Private Equity Fund Terms Research – Sixth edition (Parts II & III: Alignment & Governance)
MJ Hudson has today published Parts II & III of the latest edition of its Private Equity Fund Terms Research. Now in its sixth edition, the Research provides both LPs and GPs with an enhanced understanding of the current strengths and weaknesses of the fundamental economic, alignment and governance terms impacting private equity fund commitments. It includes comparisons with previously published research and discusses the factors driving change. It relates to buyout funds, venture funds, growth funds, and turnaround funds.
Included in Part II is an examination of how the alignment between investors and fund managers is structured. It discusses the key terms that impact upon the alignment of interests between LPs and managers such as GP commitment, management fee offsets, successor fund restrictions and co-investments. Part III examines governance of private funds and present current trends regarding key investor protections.
Key findings include:
- GPs are committing more to their funds:
More managers are committing capital to their funds, with 40% of funds surveyed containing a GP commitment of 3% of commitments or above. Commitments at the lower end of the range are shrinking too, with only 10% of funds having a GP commitment of less than 2% of commitments, a drop from 35% in our previous publication.
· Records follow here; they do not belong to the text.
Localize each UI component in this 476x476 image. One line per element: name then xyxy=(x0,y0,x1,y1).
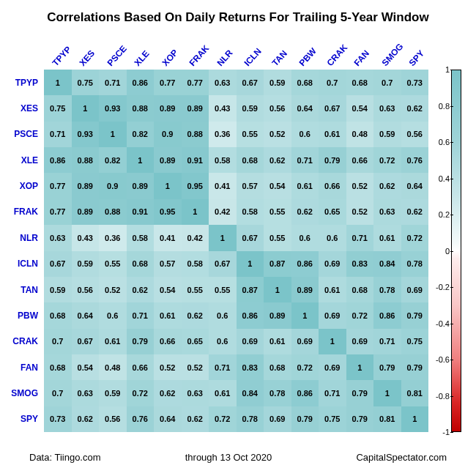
heatmap-cell: 0.43 xyxy=(209,95,237,121)
footer-credit: CapitalSpectator.com xyxy=(356,452,447,463)
y-label: CRAK xyxy=(0,329,42,354)
heatmap-cell: 0.73 xyxy=(401,70,429,95)
heatmap-cell: 0.62 xyxy=(291,199,319,225)
heatmap-cell: 0.77 xyxy=(154,70,182,95)
heatmap-cell: 0.62 xyxy=(373,173,401,198)
heatmap-cell: 0.57 xyxy=(154,251,182,277)
x-label: XLE xyxy=(127,31,155,70)
y-label: XLE xyxy=(0,147,42,173)
heatmap-cell: 0.65 xyxy=(182,329,209,354)
heatmap-cell: 0.72 xyxy=(346,302,374,328)
heatmap-cell: 0.36 xyxy=(209,122,237,147)
heatmap-cell: 0.64 xyxy=(154,406,182,432)
colorbar-tick: 0.8 xyxy=(428,102,450,111)
x-label: TAN xyxy=(264,31,291,70)
heatmap-cell: 0.66 xyxy=(154,329,182,354)
y-label: PBW xyxy=(0,302,42,328)
heatmap-cell: 0.89 xyxy=(72,173,100,198)
heatmap-cell: 1 xyxy=(209,225,237,250)
heatmap-cell: 0.61 xyxy=(154,302,182,328)
heatmap-cell: 0.54 xyxy=(154,277,182,302)
heatmap-cell: 0.69 xyxy=(346,329,374,354)
heatmap-cell: 0.55 xyxy=(209,277,237,302)
heatmap-cell: 0.69 xyxy=(319,251,346,277)
heatmap-cell: 0.63 xyxy=(209,70,237,95)
heatmap-cell: 0.78 xyxy=(264,380,291,406)
heatmap-cell: 0.91 xyxy=(182,147,209,173)
heatmap-matrix: 10.750.710.860.770.770.630.670.590.680.7… xyxy=(44,70,428,432)
heatmap-cell: 0.7 xyxy=(319,70,346,95)
heatmap-cell: 0.68 xyxy=(237,147,264,173)
heatmap-cell: 0.61 xyxy=(319,122,346,147)
heatmap-cell: 0.79 xyxy=(291,406,319,432)
heatmap-cell: 0.88 xyxy=(99,199,127,225)
heatmap-cell: 0.82 xyxy=(127,122,155,147)
heatmap-cell: 1 xyxy=(99,122,127,147)
heatmap-cell: 0.76 xyxy=(401,147,429,173)
heatmap-cell: 0.71 xyxy=(291,147,319,173)
heatmap-cell: 0.93 xyxy=(99,95,127,121)
heatmap-cell: 0.95 xyxy=(154,199,182,225)
heatmap-cell: 0.71 xyxy=(99,70,127,95)
heatmap-cell: 0.52 xyxy=(182,354,209,380)
heatmap-cell: 0.89 xyxy=(127,173,155,198)
heatmap-cell: 0.68 xyxy=(44,354,72,380)
x-label: XES xyxy=(72,31,100,70)
x-label: PBW xyxy=(291,31,319,70)
heatmap-cell: 0.62 xyxy=(182,302,209,328)
heatmap-cell: 0.89 xyxy=(154,95,182,121)
heatmap-cell: 0.72 xyxy=(291,354,319,380)
heatmap-cell: 0.6 xyxy=(319,225,346,250)
heatmap-cell: 0.91 xyxy=(127,199,155,225)
colorbar-tick: 0.4 xyxy=(428,174,450,183)
heatmap-cell: 0.79 xyxy=(401,302,429,328)
heatmap-cell: 0.72 xyxy=(209,406,237,432)
colorbar-tick: -0.4 xyxy=(428,319,450,328)
x-label: TPYP xyxy=(44,31,72,70)
heatmap-cell: 0.68 xyxy=(127,251,155,277)
heatmap-cell: 0.58 xyxy=(237,199,264,225)
heatmap-cell: 0.72 xyxy=(373,147,401,173)
heatmap-cell: 0.6 xyxy=(209,302,237,328)
heatmap-cell: 0.63 xyxy=(182,380,209,406)
x-label: CRAK xyxy=(319,31,346,70)
heatmap-cell: 0.62 xyxy=(72,406,100,432)
y-axis-labels: TPYPXESPSCEXLEXOPFRAKNLRICLNTANPBWCRAKFA… xyxy=(0,70,42,432)
heatmap-cell: 0.79 xyxy=(346,406,374,432)
heatmap-cell: 1 xyxy=(127,147,155,173)
x-label: SPY xyxy=(401,31,429,70)
heatmap-cell: 0.68 xyxy=(44,302,72,328)
heatmap-cell: 0.59 xyxy=(373,122,401,147)
heatmap-cell: 0.9 xyxy=(99,173,127,198)
heatmap-cell: 0.66 xyxy=(127,354,155,380)
x-label: PSCE xyxy=(99,31,127,70)
heatmap-cell: 1 xyxy=(291,302,319,328)
heatmap-cell: 0.52 xyxy=(346,173,374,198)
heatmap-cell: 0.86 xyxy=(44,147,72,173)
heatmap-cell: 0.48 xyxy=(99,354,127,380)
heatmap-cell: 0.79 xyxy=(127,329,155,354)
heatmap-cell: 0.56 xyxy=(401,122,429,147)
heatmap-cell: 0.67 xyxy=(319,95,346,121)
heatmap-cell: 0.63 xyxy=(373,199,401,225)
heatmap-cell: 1 xyxy=(346,354,374,380)
heatmap-cell: 0.42 xyxy=(209,199,237,225)
heatmap-cell: 0.52 xyxy=(264,122,291,147)
heatmap-cell: 0.86 xyxy=(291,251,319,277)
heatmap-cell: 0.63 xyxy=(373,95,401,121)
heatmap-cell: 0.67 xyxy=(209,251,237,277)
heatmap-cell: 0.89 xyxy=(154,147,182,173)
heatmap-cell: 0.64 xyxy=(401,173,429,198)
heatmap-cell: 0.62 xyxy=(127,277,155,302)
footer: Data: Tiingo.com through 13 Oct 2020 Cap… xyxy=(29,452,447,463)
heatmap-cell: 0.55 xyxy=(264,225,291,250)
heatmap-cell: 0.81 xyxy=(373,406,401,432)
heatmap-cell: 0.87 xyxy=(237,277,264,302)
colorbar-tick: -1 xyxy=(428,428,450,436)
heatmap-cell: 0.71 xyxy=(127,302,155,328)
heatmap-cell: 0.75 xyxy=(72,70,100,95)
heatmap-cell: 0.69 xyxy=(291,329,319,354)
x-label: ICLN xyxy=(237,31,264,70)
heatmap-cell: 0.61 xyxy=(209,380,237,406)
heatmap-cell: 0.7 xyxy=(373,70,401,95)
- Full transaction fee offset in 9/10 funds:
A full 100% offset is most common, with only 11% of sampled funds not having a 100% offset. Below the headlines are qualifications around the description of fees that are eligible, however.
- Co-investments are permitted, but often without restrictions:
94% of the funds allow co-investments in their LPA, but only 45% of the funds that contemplate co-investments require that the co-investment must be on substantially similar terms as the fund’s investment, and 39% require that investment and divestment are at the same time as the fund. In practice, however, other means such as side letters can provide investors with comfort.
- No-fault removal provisions are less prevalent:
47% of the funds in this year’s sample contained a no-fault removal provision, a decrease from 63% of the funds in our previous research. The vast majority of the funds that allow no-fault removal require a qualified majority consent vote of the investors to approve the action. Only 39% of the funds with no-fault removal provisions provide no for compensation for loss of future management fee.
- For cause carry reductions remain shy of 100%:
When the GP is removed for cause, only 28% of funds surveyed specified that full loss of carry would follow. This figure remains broadly unchanged from our previous research.
- Change of control provisions remain popular:
77% of funds restrict the principals of the GP to transfer their entitlement to carried interest to third parties without investor (or LPAC) approval.
- 10+2 model sees a slight drop in usage:
There is an increased number of funds specifying an initial term of more than 10 years. Only 34% of funds allow for an extension to the fund’s term at the sole discretion of the GP.
Eamon Devlin, Partner of MJ Hudson | Law said:
“This proprietary research provides detailed analysis on private equity fund terms and the implications for both LPs and GPs. It includes comparisons with prior years’ research and discusses the drivers for any significant changes. As our industry continues to grapple with the disruption caused by COVID, having accurate and insightful data is more important than ever. The experience of our law firm working with both GPs and LPs means MJ Hudson can bring insight from both sides of the GP/LP equation and a consequent 360-degree view on the market”.